(Dataset entries)
# # # # # # #
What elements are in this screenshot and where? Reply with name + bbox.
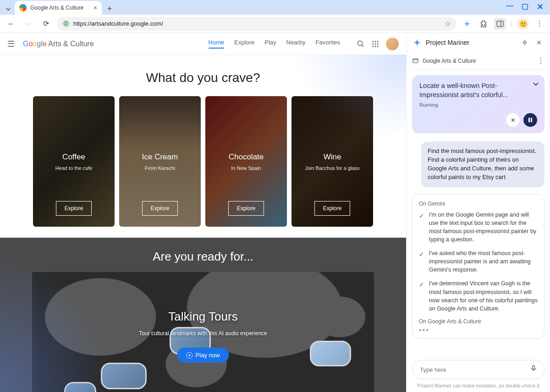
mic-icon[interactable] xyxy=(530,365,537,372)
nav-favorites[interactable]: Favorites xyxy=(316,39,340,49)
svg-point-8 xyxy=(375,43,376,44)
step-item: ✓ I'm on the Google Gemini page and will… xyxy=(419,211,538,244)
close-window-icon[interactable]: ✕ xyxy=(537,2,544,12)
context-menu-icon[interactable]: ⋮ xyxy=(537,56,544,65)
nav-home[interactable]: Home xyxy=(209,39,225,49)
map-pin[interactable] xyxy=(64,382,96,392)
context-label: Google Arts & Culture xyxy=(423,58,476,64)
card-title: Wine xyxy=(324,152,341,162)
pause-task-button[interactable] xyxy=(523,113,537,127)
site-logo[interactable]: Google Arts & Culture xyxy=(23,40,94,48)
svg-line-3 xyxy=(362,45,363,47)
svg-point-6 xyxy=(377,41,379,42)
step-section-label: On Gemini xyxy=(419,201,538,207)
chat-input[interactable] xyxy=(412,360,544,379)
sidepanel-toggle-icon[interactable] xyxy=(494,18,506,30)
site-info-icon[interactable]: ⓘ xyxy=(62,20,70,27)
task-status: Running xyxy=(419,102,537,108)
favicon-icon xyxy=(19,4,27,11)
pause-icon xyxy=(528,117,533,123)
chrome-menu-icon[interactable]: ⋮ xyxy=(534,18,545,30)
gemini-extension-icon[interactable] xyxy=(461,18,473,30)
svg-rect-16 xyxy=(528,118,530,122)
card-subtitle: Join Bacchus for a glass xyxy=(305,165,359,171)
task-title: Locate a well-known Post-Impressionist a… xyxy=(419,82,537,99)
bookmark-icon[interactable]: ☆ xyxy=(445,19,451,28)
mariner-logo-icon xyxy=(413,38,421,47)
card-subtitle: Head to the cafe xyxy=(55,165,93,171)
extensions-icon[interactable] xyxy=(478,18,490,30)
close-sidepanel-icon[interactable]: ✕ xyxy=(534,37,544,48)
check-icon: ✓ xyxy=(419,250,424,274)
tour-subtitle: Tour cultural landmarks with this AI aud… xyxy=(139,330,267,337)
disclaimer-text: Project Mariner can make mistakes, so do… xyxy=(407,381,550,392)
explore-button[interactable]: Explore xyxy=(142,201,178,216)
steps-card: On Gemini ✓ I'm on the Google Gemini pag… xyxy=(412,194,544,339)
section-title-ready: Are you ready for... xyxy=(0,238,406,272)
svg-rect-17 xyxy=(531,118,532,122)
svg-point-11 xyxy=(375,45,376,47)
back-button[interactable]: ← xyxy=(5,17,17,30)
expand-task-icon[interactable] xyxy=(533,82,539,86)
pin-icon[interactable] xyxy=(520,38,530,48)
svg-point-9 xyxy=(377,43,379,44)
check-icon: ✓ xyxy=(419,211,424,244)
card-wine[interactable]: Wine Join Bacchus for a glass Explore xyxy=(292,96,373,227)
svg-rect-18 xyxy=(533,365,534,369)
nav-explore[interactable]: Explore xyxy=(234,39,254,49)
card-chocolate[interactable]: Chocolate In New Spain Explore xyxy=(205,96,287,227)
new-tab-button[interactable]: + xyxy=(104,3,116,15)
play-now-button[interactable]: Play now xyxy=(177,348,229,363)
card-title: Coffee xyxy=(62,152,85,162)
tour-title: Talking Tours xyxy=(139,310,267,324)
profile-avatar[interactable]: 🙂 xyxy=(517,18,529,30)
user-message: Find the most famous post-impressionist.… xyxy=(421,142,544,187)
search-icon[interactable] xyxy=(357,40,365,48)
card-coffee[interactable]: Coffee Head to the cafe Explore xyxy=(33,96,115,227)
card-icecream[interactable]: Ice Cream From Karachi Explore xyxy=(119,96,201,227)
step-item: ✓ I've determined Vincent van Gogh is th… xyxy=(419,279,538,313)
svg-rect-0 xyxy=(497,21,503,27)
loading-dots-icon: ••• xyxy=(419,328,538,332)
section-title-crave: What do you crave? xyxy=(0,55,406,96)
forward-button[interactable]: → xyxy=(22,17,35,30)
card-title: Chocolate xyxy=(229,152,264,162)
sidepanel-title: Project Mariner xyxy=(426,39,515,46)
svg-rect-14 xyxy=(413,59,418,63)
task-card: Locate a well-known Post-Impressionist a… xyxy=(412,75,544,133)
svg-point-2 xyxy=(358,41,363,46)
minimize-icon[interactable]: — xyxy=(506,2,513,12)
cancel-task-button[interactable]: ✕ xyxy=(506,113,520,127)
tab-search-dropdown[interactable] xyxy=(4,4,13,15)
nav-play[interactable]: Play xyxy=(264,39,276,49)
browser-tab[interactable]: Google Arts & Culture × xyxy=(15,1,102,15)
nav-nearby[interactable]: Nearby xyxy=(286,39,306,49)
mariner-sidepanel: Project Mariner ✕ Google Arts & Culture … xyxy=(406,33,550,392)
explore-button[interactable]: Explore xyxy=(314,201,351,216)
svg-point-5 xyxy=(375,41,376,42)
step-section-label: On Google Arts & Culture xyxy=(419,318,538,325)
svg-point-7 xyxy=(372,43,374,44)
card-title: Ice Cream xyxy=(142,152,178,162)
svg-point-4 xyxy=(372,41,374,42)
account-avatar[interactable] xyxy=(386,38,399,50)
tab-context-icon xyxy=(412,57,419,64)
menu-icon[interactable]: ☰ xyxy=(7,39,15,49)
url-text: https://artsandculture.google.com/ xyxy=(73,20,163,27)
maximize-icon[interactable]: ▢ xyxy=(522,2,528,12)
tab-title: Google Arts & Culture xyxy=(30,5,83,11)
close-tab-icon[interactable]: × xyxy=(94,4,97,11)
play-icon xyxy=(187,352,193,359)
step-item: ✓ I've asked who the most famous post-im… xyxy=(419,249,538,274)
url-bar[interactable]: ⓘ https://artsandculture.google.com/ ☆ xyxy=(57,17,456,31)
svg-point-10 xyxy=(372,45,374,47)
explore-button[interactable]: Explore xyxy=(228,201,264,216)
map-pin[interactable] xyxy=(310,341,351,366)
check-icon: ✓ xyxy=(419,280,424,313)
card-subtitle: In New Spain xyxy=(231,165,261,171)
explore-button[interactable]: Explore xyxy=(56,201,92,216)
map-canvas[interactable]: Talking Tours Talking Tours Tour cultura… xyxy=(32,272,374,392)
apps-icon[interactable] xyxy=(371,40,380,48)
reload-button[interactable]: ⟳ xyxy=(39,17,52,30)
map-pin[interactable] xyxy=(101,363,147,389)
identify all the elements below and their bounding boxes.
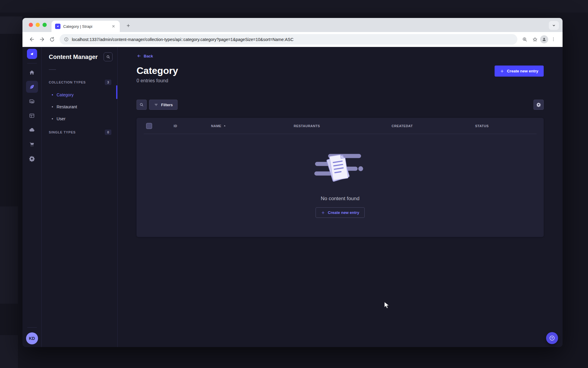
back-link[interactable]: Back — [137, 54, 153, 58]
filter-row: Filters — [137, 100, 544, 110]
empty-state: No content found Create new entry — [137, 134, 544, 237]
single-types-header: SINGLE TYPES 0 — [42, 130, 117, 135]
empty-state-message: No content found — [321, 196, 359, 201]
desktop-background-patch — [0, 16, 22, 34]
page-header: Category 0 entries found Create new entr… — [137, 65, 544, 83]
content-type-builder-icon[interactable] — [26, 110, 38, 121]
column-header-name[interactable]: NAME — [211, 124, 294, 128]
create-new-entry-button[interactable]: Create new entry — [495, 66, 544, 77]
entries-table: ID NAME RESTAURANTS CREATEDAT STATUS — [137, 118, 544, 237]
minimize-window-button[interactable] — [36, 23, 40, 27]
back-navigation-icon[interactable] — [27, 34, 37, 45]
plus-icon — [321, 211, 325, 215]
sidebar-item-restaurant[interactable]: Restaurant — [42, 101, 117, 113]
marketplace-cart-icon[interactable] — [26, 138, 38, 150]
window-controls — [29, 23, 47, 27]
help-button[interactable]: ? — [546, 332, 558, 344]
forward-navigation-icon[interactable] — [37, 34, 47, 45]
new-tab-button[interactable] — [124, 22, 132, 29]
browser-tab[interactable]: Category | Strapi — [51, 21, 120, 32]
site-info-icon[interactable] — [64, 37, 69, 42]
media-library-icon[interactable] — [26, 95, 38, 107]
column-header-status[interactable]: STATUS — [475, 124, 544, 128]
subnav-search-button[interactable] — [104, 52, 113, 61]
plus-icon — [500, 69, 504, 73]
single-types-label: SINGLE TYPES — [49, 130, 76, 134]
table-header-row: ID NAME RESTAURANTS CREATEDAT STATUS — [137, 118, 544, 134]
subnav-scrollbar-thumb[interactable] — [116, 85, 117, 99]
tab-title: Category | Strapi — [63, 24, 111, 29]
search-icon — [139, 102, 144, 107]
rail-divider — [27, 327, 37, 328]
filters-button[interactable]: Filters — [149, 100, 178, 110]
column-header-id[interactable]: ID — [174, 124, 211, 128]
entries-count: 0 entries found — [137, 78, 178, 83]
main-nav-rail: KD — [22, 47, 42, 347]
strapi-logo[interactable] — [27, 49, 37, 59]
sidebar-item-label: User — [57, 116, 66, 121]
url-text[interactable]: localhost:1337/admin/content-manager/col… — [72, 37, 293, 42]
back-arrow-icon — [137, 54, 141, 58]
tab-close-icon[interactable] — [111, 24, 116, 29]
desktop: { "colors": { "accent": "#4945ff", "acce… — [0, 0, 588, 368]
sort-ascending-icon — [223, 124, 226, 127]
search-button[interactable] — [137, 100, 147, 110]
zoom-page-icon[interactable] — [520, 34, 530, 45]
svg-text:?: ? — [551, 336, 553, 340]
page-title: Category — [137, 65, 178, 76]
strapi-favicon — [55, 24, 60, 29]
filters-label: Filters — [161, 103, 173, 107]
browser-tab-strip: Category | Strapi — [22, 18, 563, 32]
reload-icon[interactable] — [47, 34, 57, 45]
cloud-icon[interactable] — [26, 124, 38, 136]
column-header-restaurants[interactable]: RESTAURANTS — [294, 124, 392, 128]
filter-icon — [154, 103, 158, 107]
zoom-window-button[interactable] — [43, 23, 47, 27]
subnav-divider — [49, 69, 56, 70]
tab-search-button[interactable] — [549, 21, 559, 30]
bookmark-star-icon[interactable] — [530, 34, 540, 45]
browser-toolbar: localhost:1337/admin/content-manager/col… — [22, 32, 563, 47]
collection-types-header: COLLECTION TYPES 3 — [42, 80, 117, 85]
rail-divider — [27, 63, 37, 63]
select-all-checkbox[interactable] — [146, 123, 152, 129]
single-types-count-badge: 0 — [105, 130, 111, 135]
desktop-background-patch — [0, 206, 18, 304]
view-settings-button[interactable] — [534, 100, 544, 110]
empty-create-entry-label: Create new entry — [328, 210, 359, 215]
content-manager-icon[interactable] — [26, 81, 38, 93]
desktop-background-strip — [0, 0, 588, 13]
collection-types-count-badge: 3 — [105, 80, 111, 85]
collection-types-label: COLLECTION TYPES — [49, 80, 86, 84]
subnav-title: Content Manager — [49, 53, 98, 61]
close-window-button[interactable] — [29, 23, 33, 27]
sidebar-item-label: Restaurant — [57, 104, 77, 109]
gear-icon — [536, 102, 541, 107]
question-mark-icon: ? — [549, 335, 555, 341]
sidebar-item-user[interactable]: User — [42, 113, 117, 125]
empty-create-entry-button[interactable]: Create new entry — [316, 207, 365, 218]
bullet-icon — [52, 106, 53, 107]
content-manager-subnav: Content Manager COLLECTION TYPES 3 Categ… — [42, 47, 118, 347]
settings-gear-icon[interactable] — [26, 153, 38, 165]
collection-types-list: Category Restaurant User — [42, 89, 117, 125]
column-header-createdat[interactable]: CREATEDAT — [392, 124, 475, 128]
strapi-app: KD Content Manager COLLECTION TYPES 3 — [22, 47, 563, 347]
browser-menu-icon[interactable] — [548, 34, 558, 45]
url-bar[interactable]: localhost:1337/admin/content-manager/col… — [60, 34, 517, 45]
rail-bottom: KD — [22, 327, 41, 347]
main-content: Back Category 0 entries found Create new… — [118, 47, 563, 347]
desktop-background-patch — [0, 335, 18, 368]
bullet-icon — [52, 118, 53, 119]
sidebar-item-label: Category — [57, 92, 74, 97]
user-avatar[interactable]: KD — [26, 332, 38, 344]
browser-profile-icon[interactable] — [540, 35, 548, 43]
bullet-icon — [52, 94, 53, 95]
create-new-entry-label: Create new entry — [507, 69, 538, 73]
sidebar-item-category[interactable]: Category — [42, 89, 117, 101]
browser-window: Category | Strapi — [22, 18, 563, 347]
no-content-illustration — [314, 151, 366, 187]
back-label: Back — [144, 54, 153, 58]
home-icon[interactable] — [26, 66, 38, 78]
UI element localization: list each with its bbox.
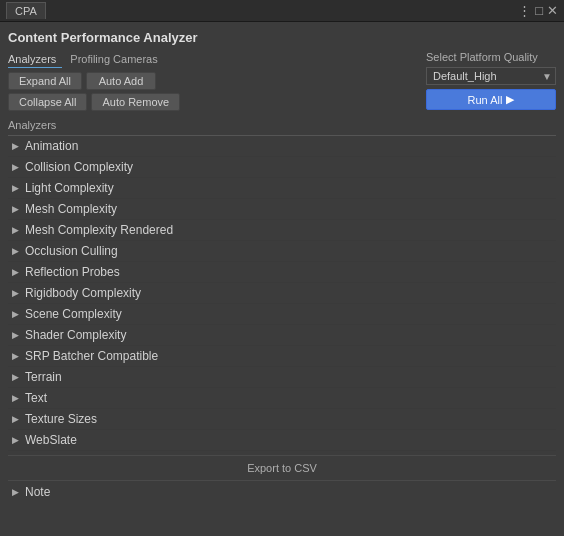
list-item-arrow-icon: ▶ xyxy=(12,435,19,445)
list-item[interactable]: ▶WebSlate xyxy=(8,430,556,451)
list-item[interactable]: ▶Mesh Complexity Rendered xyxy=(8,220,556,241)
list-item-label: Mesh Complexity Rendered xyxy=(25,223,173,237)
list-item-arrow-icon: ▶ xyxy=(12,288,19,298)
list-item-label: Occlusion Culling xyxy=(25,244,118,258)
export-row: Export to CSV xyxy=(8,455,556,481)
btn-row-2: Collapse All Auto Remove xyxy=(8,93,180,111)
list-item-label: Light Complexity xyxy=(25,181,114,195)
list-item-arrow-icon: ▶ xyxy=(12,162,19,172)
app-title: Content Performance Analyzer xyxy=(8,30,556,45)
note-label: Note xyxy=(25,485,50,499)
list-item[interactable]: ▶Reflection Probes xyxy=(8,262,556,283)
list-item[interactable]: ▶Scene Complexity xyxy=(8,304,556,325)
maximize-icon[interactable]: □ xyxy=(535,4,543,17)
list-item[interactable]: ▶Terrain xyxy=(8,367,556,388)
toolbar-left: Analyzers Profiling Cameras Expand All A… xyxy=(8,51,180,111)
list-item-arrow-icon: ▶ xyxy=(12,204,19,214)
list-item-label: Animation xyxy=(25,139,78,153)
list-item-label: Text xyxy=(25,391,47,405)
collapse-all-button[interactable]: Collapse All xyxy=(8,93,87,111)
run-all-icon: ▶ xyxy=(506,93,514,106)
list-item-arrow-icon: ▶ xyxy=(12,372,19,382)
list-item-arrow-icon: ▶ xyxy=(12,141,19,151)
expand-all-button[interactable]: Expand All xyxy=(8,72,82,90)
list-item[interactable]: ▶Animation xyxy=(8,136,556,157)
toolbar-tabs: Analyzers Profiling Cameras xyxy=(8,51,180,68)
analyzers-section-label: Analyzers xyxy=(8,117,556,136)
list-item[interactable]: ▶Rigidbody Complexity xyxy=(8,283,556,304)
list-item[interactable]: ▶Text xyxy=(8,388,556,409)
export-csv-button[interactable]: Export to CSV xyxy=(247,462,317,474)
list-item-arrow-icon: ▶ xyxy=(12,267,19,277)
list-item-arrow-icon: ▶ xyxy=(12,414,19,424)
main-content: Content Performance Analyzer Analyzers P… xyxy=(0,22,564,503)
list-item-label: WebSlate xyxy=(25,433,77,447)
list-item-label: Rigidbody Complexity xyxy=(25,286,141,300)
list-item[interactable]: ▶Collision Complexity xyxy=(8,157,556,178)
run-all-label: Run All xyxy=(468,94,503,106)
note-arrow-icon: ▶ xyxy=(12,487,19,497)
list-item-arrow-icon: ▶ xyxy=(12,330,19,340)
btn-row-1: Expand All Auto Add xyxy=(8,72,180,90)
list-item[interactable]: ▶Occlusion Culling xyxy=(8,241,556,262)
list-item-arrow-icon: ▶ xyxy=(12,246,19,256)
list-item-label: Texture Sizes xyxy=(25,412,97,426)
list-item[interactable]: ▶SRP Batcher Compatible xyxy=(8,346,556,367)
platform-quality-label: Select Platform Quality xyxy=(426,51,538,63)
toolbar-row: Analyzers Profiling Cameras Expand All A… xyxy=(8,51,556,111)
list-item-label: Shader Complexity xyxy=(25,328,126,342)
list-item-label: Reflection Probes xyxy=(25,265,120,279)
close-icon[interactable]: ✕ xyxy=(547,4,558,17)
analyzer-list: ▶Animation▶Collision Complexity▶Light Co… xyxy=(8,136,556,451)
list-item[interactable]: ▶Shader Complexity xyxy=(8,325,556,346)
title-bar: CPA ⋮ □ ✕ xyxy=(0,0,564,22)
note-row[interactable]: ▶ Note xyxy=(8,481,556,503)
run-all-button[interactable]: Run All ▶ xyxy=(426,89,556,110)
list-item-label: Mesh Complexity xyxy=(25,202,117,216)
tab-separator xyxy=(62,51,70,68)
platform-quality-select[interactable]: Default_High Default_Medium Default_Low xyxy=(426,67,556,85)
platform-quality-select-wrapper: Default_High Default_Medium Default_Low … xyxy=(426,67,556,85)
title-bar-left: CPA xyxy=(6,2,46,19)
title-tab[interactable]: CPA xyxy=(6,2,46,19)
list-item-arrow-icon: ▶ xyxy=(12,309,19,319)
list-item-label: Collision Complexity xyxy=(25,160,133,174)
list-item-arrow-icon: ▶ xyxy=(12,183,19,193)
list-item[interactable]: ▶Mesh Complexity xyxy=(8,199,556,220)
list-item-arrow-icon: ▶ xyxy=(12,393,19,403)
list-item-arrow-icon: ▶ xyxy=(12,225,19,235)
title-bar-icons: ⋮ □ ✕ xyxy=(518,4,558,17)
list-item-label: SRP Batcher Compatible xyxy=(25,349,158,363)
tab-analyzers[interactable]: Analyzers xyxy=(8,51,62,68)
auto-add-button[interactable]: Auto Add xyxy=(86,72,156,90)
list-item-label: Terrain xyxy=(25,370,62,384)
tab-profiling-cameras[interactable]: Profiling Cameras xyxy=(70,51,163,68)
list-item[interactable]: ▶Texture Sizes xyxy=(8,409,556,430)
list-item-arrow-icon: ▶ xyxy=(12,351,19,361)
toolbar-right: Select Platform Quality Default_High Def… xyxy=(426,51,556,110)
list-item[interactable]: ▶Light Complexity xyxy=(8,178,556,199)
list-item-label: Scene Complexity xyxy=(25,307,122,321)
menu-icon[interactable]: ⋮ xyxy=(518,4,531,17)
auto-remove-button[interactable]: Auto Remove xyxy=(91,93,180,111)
# # # # # # #
- TRY IT: Look through the records above for the string "What", then copy every line that has it.

- TASK RESPONSE:
What elements are in this screenshot and where? Reply with name + bbox.
section-title-crave: What do you crave? xyxy=(0,55,406,96)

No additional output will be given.